Data supplied |

○ ○ ○ ○ ○ ○ ○

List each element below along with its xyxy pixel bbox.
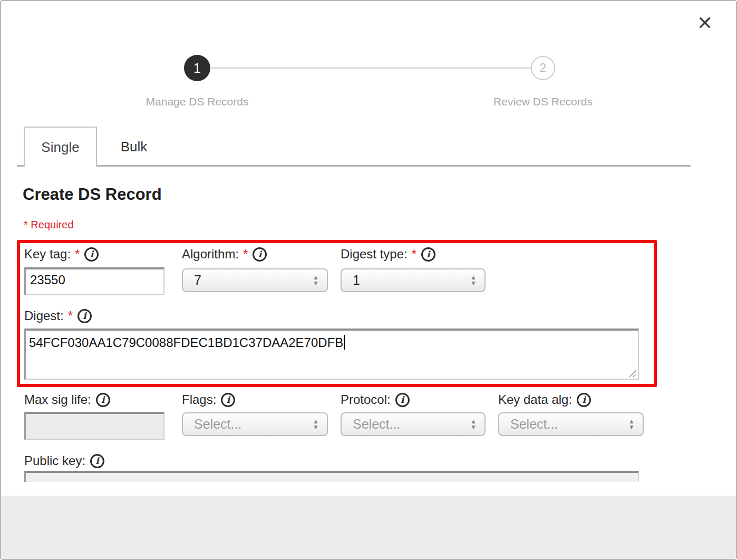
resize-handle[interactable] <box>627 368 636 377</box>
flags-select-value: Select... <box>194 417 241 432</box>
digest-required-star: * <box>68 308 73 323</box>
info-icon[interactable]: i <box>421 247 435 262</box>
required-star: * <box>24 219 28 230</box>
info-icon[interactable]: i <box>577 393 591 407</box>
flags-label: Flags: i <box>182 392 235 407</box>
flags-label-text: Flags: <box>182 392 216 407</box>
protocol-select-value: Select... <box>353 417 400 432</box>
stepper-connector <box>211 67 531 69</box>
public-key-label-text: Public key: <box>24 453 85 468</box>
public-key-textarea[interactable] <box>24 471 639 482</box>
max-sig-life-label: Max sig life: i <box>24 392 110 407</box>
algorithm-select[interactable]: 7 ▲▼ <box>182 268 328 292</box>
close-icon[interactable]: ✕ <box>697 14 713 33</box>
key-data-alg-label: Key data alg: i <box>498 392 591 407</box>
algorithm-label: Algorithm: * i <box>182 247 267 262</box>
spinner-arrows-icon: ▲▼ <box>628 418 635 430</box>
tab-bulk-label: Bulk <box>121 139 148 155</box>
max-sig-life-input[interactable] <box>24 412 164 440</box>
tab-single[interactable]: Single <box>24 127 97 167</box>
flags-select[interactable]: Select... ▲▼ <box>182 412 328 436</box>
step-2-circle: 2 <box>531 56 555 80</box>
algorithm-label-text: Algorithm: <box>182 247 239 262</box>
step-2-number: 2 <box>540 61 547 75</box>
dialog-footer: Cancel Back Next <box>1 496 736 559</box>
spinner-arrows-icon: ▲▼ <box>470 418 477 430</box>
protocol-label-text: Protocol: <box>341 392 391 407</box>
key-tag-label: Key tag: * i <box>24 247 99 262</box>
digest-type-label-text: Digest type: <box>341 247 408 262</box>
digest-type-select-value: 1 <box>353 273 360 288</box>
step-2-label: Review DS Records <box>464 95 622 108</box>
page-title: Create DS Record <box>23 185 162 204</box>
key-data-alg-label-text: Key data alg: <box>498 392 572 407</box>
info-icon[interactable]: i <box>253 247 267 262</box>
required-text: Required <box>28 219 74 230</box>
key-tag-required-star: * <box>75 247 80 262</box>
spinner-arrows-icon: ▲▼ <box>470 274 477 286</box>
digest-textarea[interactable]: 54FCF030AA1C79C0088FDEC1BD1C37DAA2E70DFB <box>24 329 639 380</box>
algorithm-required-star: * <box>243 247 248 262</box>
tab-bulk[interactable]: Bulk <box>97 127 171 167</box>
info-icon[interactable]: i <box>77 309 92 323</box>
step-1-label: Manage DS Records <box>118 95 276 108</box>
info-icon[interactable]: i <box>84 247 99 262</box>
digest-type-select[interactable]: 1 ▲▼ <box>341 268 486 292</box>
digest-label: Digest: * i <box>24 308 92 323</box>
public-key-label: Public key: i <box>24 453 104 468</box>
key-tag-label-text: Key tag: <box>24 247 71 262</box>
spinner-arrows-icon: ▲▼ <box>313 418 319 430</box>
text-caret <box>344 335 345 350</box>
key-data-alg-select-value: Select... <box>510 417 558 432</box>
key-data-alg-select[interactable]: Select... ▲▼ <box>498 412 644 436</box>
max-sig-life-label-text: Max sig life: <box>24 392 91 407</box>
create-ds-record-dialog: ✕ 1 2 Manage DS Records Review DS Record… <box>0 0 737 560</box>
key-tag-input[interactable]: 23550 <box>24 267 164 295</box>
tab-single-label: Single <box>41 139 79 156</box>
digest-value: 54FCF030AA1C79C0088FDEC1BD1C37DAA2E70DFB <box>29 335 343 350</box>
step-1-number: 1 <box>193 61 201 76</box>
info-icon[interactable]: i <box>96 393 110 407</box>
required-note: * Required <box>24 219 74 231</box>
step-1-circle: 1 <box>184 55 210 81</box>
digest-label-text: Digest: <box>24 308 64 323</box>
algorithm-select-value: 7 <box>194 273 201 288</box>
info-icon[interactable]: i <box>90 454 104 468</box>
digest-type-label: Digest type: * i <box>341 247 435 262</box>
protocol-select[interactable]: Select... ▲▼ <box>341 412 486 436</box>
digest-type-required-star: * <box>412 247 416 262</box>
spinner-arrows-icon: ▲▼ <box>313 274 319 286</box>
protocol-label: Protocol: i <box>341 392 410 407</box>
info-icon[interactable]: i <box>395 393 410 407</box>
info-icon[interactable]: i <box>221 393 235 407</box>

○ ○ ○ ○ ○ ○ ○

About this exercise | Return each line of the data where the word "number" appears.

Finished task |
step-2-number: 2 <box>540 61 547 75</box>
step-1-number: 1 <box>193 61 201 76</box>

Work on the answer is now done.